El atentado contra Cristina Fernández *dejó a dos nombres en primer plano y una sombra detrás. Fernando Sabag Montiel gatilló a centímetros del rostro de la entonces vicepresidenta y Brenda Uliarte lo empujó durante días a hacerlo; hoy ambos ya fueron condenados por el ataque. Lo indiscutible es su responsabilidad material. Lo discutible, y urgente, es todo lo que la investigación no quiso o no supo mirar por encima de sus cabezas.
La causa se cortó por lo fino: autores materiales al banquillo, el resto a la oscuridad. Tres años de expediente dejaron a salvo —o, como mínimo, a resguardo— la pregunta de fondo: ¿hubo instigadores, hubo dinero, hubo logística más allá de la “banda de los copitos”? El juicio oral cerró esa primera parte de la historia, pero no la principal: quiénes alentaron, financiaron o ampararon el plan.

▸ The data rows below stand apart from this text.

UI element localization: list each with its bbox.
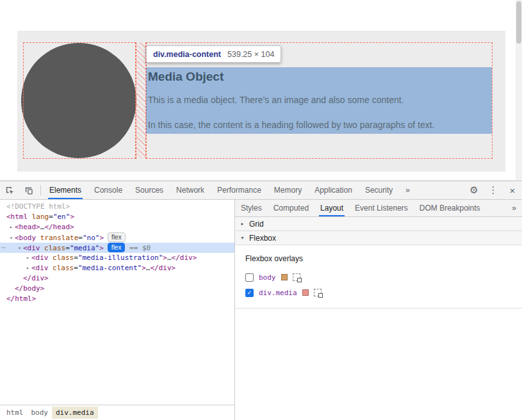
tree-collapsed-arrow-icon[interactable]: ▸	[8, 222, 15, 232]
tree-div-media-close[interactable]: </div>	[0, 273, 234, 284]
sidebar-more-tabs-chevron[interactable]: »	[506, 200, 522, 216]
flexbox-section-label: Flexbox	[249, 234, 276, 243]
tree-token: translate	[36, 234, 78, 242]
tree-token: =	[49, 213, 53, 221]
tree-token: <!DOCTYPE html>	[6, 202, 70, 211]
tree-token: =	[78, 234, 83, 242]
tree-collapsed-arrow-icon[interactable]: ▸	[24, 253, 31, 263]
media-paragraph-1: This is a media object. There’s an image…	[148, 95, 487, 105]
tree-div-media-illustration[interactable]: ▸<div class="media-illustration">…</div>	[0, 253, 234, 263]
tree-token: class	[49, 254, 74, 262]
tree-token: <html	[6, 213, 28, 221]
tab-network[interactable]: Network	[170, 181, 211, 199]
more-tabs-chevron[interactable]: »	[399, 181, 416, 199]
flexbox-section-header[interactable]: ▾ Flexbox	[235, 231, 522, 245]
scrollbar-thumb[interactable]	[516, 1, 521, 44]
flexbox-overlay-row: ✓div.media	[245, 285, 512, 300]
elements-panel: <!DOCTYPE html><html lang="en">▸<head>…<…	[0, 200, 235, 420]
tab-styles[interactable]: Styles	[235, 200, 268, 216]
tree-token: >	[142, 264, 146, 272]
row-menu-dots-icon[interactable]: ⋯	[1, 243, 6, 253]
tree-html-close[interactable]: </html>	[0, 294, 234, 304]
sidebar-empty-area	[235, 309, 522, 420]
tab-computed[interactable]: Computed	[268, 200, 314, 216]
tree-token: =	[65, 244, 70, 252]
device-toolbar-icon	[24, 186, 34, 195]
tab-memory[interactable]: Memory	[268, 181, 308, 199]
tree-body-open[interactable]: ▾<body translate="no">flex	[0, 232, 234, 243]
tree-body-close[interactable]: </body>	[0, 284, 234, 294]
tree-token: </body>	[15, 284, 44, 293]
flexbox-overlay-list: body✓div.media	[245, 270, 512, 300]
tree-token: <div	[23, 244, 40, 252]
tree-div-media-content[interactable]: ▸<div class="media-content">…</div>	[0, 263, 234, 273]
tree-token: >	[163, 254, 167, 262]
overlay-element-label[interactable]: body	[259, 273, 276, 282]
devtools-tab-bar: ElementsConsoleSourcesNetworkPerformance…	[43, 181, 416, 199]
flex-badge[interactable]: flex	[108, 243, 126, 252]
dom-tree: <!DOCTYPE html><html lang="en">▸<head>…<…	[0, 200, 234, 405]
tree-token: "media"	[70, 244, 99, 252]
tree-expanded-arrow-icon[interactable]: ▾	[16, 243, 23, 254]
tree-html-open[interactable]: <html lang="en">	[0, 212, 234, 222]
tree-token: lang	[28, 213, 49, 221]
toolbar-spacer	[416, 181, 464, 199]
dollar-zero-hint: == $0	[125, 244, 151, 252]
flex-badge[interactable]: flex	[108, 232, 126, 242]
kebab-menu-icon: ⋮	[489, 184, 498, 196]
grid-section-header[interactable]: ▸ Grid	[235, 217, 522, 231]
overlay-preview-icon	[293, 273, 300, 281]
page-scrollbar[interactable]	[516, 0, 522, 180]
tab-sources[interactable]: Sources	[129, 181, 170, 199]
crumb-div-media[interactable]: div.media	[52, 407, 98, 419]
expand-arrow-icon: ▾	[239, 235, 246, 241]
devtools-split: <!DOCTYPE html><html lang="en">▸<head>…<…	[0, 200, 522, 420]
tab-performance[interactable]: Performance	[211, 181, 268, 199]
collapse-arrow-icon: ▸	[239, 221, 246, 227]
tab-console[interactable]: Console	[88, 181, 129, 199]
crumb-body[interactable]: body	[28, 407, 53, 419]
tab-layout[interactable]: Layout	[314, 200, 349, 216]
tab-application[interactable]: Application	[308, 181, 359, 199]
media-content-text: Media Object This is a media object. The…	[148, 70, 487, 145]
close-icon: ×	[510, 185, 516, 196]
inspect-element-button[interactable]	[0, 181, 19, 199]
tree-token: class	[40, 244, 66, 252]
tree-doctype[interactable]: <!DOCTYPE html>	[0, 202, 234, 212]
tab-security[interactable]: Security	[359, 181, 399, 199]
tree-collapsed-arrow-icon[interactable]: ▸	[24, 263, 31, 273]
tab-dom-breakpoints[interactable]: DOM Breakpoints	[414, 200, 486, 216]
toolbar-separator	[40, 185, 41, 195]
tree-token: <div	[31, 254, 49, 262]
tree-token: <div	[31, 264, 49, 272]
elements-sidebar: StylesComputedLayoutEvent ListenersDOM B…	[235, 200, 522, 420]
flexbox-overlay-row: body	[245, 270, 512, 285]
overlay-checkbox[interactable]: ✓	[245, 289, 254, 297]
tree-expanded-arrow-icon[interactable]: ▾	[8, 233, 15, 243]
tab-elements[interactable]: Elements	[43, 181, 88, 199]
overlay-checkbox[interactable]	[245, 273, 254, 282]
crumb-html[interactable]: html	[3, 407, 28, 419]
dimension-tooltip: div.media-content 539.25 × 104	[146, 45, 281, 63]
overlay-color-swatch	[302, 289, 309, 296]
overlay-preview-icon	[314, 289, 322, 296]
flex-gap-hatch	[136, 42, 146, 159]
tree-head[interactable]: ▸<head>…</head>	[0, 222, 234, 232]
tree-div-media-open[interactable]: ⋯▾<div class="media">flex == $0	[0, 243, 234, 253]
settings-button[interactable]: ⚙	[464, 181, 484, 199]
device-toolbar-button[interactable]	[19, 181, 38, 199]
tree-token: "media-content"	[78, 264, 142, 272]
overlay-element-label[interactable]: div.media	[259, 289, 297, 297]
tree-token: </div>	[150, 264, 175, 272]
tab-event-listeners[interactable]: Event Listeners	[349, 200, 414, 216]
media-heading: Media Object	[148, 70, 487, 84]
devtools-toolbar: ElementsConsoleSourcesNetworkPerformance…	[0, 181, 522, 200]
tree-token: "en"	[53, 213, 70, 221]
tree-token: >	[99, 234, 104, 242]
page-preview: Media Object This is a media object. The…	[0, 0, 522, 181]
inspect-cursor-icon	[5, 186, 15, 195]
close-devtools-button[interactable]: ×	[503, 181, 522, 199]
more-options-button[interactable]: ⋮	[484, 181, 503, 199]
tooltip-selector: div.media-content	[153, 50, 221, 59]
tree-token: >	[70, 213, 74, 221]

Las pistas existieron. La ultraderecha callejera de Revolución Federal agitó guillotinas, antorchas y “mueran” en redes y plazas; y hubo flujos de dinero vinculados a empresarios con llegada a la política. Esas líneas de investigación estuvieron planteadas y documentadas en el expediente, pero nunca recibieron el impulso que ameritaban. El hilo del financiamiento, clave para entender móviles y mandantes, quedó deliberadamente suelto.
También hubo nombres propios cercanos a la política dura. El “cuando la maten, yo voy a estar camino a la costa” atribuido al diputado Gerardo Milman abrió una ruta obvia que la instrucción primero relativizó, luego demoró y, finalmente, decidió archivar por “falta de elementos”, pese a contradicciones y teléfonos entregados tarde y borrados por especialistas. No se necesitaba construir culpables; alcanzaba con investigar sin miedo. No pasó.
La instrucción inicial estuvo marcada por tropiezos que no parecen fortuitos. El celular de Sabag Montiel fue mal resguardado, peritado sin cadena forense y terminó con información inutilizada; hubo demoras en detener a Uliarte y recolección tardía de dispositivos de testigos clave. La consecuencia es simple: se perdió prueba útil para remontar la trama por encima de los “perejiles”. Esa pérdida no es un detalle técnico: es una decisión que condiciona la verdad.
La querella recusó a la jueza María Eugenia Capuchetti por falta de impulso y sesgo: bloquear líneas, negar medidas, minimizar vínculos, aceptar versiones sin contraste. La Cámara le permitió reasumir más adelante, pero la mancha quedó firme: demasiadas oportunidades desperdiciadas para que la pesquisa subiera un peldaño. Si la Justicia no trepa, el mensaje es que el mandante está a salvo.
Mientras tanto, el juicio oral hizo lo que debía hacer: probar la autoría de los dos detenidos aquella noche y dictar condenas. Pero ese cierre procesal no clausura la pregunta política y criminal que importaba desde el día uno: ¿quién encendió la mecha, quién pagó fósforos y nafta, quién picoteó violencia sobre esos coquitos? Sin esa respuesta, el caso queda amputado, como si el atentado hubiera sido un rayo en cielo sereno y no el punto más alto de una escalada de odio.
El expediente enseñó, además, un hábito tóxico al que nos hemos acostumbrado con la justicia argentina: si la evidencia empuja hacia arriba, se posterga; si incomoda a figuras con poder, se relativiza; si compromete a redes con dinero, se reencuadra como “excesos juveniles”. Pero la violencia política no brota de la nada ni se financia con algodón de azúcar. Requiere clima, recursos, cobertura y, a veces, la vista gorda de quienes deberían cortar el hilo por lo más grueso.
Queda entonces una verdad incómoda: el intento de magnicidio fue obra de dos violentos, sí, pero también de una investigación que eligió no mirar demasiado lejos. Los “perejiles” están presos; la trama de arriba, si existió, sigue invisible por decisión. Y cuando la Justicia decide no ver, no es que falte luz: es que algunos ni siquiera se animan a abrir el libro.